Gueules noires au féminin pluriel

© Juliette Robert
Jasmina et Sada discutent avec leurs collègues mineurs, au fond du puits de Kamenica.

De toute la Bosnie-Herzégovine, elles sont les seules. Depuis plus de trente ans, à Breza, non loin de Sarajevo, des femmes descendent au fond des galeries de la mine pour en extraire le charbon.

D’un grand coup de pied, Jasmina ferme la porte de l’armoire rouillée. Un geste inoffensif si ladite armoire ne contenait pas plusieurs dizaines de kilos de dynamite. Jasmina, quinquagénaire aux courts cheveux châtains, elle, s’en amuse: «Tous les jours, je manipule des explosifs, c’est mon travail quotidien, alors, bien sûr que non, je n’ai pas peur.»

Avec sa collègue Sada, elles surveillent le stock de poudre au fond du puits Kamenica, dans la mine de charbon de Breza, à une trentaine de kilomètres au nord de Sarajevo. Ici, le paysage a des airs de fin du monde et les hommes semblent n’être plus que des ombres dans le décor noirci de poussière. La neige, qui est tombée toute la nuit, ajoute une touche lunaire à cette atmosphère irréelle. Depuis 1907, à Breza, on creuse la terre, on la fouille, on la cisèle, pour en extraire le charbon, or noir qui, avec celui des autres fosses du pays, fournit les trois quarts de la production d’énergie de la Bosnie-Herzégovine.
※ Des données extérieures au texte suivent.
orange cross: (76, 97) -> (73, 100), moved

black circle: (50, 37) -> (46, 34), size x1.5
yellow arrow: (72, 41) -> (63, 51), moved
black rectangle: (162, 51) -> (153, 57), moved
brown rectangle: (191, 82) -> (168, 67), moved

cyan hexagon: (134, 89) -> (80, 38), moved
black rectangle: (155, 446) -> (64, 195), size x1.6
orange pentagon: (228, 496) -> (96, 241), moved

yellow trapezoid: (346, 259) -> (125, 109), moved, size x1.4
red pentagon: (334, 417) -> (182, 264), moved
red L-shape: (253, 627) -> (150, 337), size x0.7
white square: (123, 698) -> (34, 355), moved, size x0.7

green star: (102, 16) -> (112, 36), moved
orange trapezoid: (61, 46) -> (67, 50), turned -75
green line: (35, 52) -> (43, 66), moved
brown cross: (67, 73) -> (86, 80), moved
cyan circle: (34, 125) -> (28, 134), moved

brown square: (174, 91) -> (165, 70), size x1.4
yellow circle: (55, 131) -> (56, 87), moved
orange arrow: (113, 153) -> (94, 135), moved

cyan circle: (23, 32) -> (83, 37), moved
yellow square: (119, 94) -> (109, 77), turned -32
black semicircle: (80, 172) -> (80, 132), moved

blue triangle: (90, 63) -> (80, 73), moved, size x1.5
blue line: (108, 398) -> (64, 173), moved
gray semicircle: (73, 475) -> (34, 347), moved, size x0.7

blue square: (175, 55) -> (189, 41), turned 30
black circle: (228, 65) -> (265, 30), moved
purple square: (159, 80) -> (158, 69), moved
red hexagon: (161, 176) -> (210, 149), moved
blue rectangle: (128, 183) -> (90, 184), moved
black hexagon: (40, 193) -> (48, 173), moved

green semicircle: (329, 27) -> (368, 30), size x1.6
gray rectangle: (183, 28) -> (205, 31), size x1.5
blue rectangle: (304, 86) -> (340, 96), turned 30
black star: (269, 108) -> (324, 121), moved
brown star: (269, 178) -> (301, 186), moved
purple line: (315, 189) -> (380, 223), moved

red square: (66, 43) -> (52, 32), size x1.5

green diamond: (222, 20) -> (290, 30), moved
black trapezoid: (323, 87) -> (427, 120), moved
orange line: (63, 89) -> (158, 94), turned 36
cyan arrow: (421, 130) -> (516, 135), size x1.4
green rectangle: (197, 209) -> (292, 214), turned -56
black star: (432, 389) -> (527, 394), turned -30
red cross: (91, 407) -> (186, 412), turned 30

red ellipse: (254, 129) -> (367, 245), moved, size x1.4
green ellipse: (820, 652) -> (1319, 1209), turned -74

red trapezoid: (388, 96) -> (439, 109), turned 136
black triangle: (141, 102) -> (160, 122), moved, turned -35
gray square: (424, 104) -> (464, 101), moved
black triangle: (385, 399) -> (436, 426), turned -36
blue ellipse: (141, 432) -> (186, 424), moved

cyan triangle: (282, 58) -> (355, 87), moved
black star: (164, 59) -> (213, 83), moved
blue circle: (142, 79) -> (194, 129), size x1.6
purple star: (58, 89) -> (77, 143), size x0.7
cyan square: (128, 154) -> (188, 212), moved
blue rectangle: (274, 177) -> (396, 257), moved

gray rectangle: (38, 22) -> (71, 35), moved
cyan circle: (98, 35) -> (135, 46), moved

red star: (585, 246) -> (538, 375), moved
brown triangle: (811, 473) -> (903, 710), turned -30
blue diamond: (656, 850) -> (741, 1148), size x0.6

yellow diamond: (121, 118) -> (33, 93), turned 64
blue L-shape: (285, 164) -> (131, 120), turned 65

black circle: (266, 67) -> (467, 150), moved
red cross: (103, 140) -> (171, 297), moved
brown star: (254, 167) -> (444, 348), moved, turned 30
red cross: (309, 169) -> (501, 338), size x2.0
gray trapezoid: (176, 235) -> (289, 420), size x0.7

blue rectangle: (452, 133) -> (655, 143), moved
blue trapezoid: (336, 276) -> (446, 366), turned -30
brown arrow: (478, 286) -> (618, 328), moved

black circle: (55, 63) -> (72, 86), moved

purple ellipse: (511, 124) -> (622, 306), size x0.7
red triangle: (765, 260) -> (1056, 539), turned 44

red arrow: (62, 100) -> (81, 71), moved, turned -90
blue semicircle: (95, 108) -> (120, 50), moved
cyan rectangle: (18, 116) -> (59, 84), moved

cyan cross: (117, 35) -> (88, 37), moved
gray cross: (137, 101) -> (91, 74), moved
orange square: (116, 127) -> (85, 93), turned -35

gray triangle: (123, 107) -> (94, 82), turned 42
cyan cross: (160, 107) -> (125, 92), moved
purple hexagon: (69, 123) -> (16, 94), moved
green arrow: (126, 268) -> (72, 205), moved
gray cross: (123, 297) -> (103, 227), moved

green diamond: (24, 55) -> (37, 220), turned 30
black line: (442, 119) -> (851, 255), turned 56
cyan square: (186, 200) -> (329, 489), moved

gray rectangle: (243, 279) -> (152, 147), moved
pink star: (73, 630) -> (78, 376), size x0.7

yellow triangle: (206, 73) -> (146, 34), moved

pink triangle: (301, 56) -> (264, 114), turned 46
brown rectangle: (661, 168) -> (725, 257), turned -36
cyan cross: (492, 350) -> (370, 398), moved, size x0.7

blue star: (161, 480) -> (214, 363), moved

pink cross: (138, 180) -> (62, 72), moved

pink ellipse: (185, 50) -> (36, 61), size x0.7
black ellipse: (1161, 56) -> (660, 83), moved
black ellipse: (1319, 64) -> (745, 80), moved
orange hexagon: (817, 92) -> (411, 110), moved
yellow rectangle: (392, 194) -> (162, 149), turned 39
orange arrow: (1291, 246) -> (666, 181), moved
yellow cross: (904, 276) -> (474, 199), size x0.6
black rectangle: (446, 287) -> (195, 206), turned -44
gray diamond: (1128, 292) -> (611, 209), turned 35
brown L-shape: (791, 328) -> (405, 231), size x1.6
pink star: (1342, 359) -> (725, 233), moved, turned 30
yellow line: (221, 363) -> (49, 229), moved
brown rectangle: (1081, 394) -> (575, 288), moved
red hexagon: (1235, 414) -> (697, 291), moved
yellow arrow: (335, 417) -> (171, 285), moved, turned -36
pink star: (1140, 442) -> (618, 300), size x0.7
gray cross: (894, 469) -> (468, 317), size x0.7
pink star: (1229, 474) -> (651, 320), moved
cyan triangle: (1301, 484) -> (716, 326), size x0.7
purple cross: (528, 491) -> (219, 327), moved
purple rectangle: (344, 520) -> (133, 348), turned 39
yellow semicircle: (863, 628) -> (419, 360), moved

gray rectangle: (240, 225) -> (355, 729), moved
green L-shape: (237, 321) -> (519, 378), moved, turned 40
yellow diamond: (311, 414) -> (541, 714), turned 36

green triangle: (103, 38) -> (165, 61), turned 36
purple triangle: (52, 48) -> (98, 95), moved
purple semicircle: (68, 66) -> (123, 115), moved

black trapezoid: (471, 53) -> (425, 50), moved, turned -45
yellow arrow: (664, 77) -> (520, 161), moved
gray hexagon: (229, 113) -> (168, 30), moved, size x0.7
A l’entrée de la RMU Breza (RMU pour Rudnik mrkog uglja, littéralement mine de charbon), le visiteur est d’ailleurs accueilli par un panneau publicitaire délavé célébrant le centenaire de la mine en 2007.

La pluie, la neige, le froid ou le soleil ont certainement eu raison des couleurs que portait fièrement la gueule noire représentée torse nu, icône laborieuse de ceux qui, chaque jour, descendent entre 200 et 300 mètres sous terre. Mais l’image est tronquée. Où sont les femmes, qui chaque jour, sillonnent les galeries? Pour le moment, Jasmina et Sada comptent la dynamite restante, dans la chaleur du fond. La température avoisine les 30 degrés et la tenue réglementaire n’aide pas à supporter la moiteur: bleu de travail, gilet sans manche vert kaki et casque de chantier obligatoire, lampe fixée sur le front. Les mêmes vêtements, pour les hommes comme pour les femmes.

Pour atteindre les profondeurs de la terre, toutes les deux ont emprunté un wagon normalement réservé au matériel, mais régulièrement utilisé par les mineurs pour rejoindre certains tunnels. L’espace n’a rien d’une confortable couchette de train. Un morceau de carton sous les fesses pour se protéger du froid du métal, une maigre tige de fer en guise d’appui, le souffle de l’air comme seule barrière. Et les lampes frontales, uniques sources de lumière sur ces rails ténébreux.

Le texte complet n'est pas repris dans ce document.